__Task__.
Your output should be the entries below, exact in every detail.

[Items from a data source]
┄┄┄┄┄┄
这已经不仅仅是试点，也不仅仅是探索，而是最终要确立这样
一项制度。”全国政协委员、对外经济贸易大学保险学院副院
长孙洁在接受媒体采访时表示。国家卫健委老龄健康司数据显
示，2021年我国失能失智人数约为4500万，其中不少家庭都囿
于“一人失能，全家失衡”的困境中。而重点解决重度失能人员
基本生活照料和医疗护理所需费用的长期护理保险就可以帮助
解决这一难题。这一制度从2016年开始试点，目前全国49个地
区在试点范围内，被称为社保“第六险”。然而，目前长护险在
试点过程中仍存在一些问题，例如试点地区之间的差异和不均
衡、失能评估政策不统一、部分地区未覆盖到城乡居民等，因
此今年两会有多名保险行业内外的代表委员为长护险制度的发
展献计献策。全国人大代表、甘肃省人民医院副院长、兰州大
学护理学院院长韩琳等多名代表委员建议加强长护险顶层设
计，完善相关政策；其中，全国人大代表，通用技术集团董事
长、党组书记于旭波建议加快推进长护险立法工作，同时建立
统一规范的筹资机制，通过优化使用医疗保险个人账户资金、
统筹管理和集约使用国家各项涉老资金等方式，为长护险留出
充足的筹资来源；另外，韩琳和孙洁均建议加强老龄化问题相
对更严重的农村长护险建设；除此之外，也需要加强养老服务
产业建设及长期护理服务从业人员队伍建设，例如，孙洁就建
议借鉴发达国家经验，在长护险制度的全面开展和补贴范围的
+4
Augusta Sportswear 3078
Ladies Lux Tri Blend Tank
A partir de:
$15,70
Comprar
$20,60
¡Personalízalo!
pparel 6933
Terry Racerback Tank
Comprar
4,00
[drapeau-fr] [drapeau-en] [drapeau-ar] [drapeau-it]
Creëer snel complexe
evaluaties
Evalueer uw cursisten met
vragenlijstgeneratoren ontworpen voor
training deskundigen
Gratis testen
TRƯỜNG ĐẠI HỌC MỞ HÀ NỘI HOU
┄┄┄┄┄┄
__Exercise solution__.
这已经不仅仅是试点，也不仅仅是探索，而是最终要确立这样
一项制度。”全国政协委员、对外经济贸易大学保险学院副院
长孙洁在接受媒体采访时表示。国家卫健委老龄健康司数据显
示，2021年我国失能失智人数约为4500万，其中不少家庭都囿
于“一人失能，全家失衡”的困境中。而重点解决重度失能人员
基本生活照料和医疗护理所需费用的长期护理保险就可以帮助
解决这一难题。这一制度从2016年开始试点，目前全国49个地
区在试点范围内，被称为社保“第六险”。然而，目前长护险在
试点过程中仍存在一些问题，例如试点地区之间的差异和不均
衡、失能评估政策不统一、部分地区未覆盖到城乡居民等，因
此今年两会有多名保险行业内外的代表委员为长护险制度的发
展献计献策。全国人大代表、甘肃省人民医院副院长、兰州大
学护理学院院长韩琳等多名代表委员建议加强长护险顶层设
计，完善相关政策；其中，全国人大代表，通用技术集团董事
长、党组书记于旭波建议加快推进长护险立法工作，同时建立
统一规范的筹资机制，通过优化使用医疗保险个人账户资金、
统筹管理和集约使用国家各项涉老资金等方式，为长护险留出
充足的筹资来源；另外，韩琳和孙洁均建议加强老龄化问题相
对更严重的农村长护险建设；除此之外，也需要加强养老服务
产业建设及长期护理服务从业人员队伍建设，例如，孙洁就建
议借鉴发达国家经验，在长护险制度的全面开展和补贴范围的
+4
Augusta Sportswear 3078
Ladies Lux Tri Blend Tank
A partir de:
$15,70
Comprar
$20,60
¡Personalízalo!
pparel 6933
Terry Racerback Tank
Comprar
4,00
[drapeau-fr] [drapeau-en] [drapeau-ar] [drapeau-it]
Creëer snel complexe
evaluaties
Evalueer uw cursisten met
vragenlijstgeneratoren ontworpen voor
training deskundigen
Gratis testen
TRƯỜNG ĐẠI HỌC MỞ HÀ NỘI HOU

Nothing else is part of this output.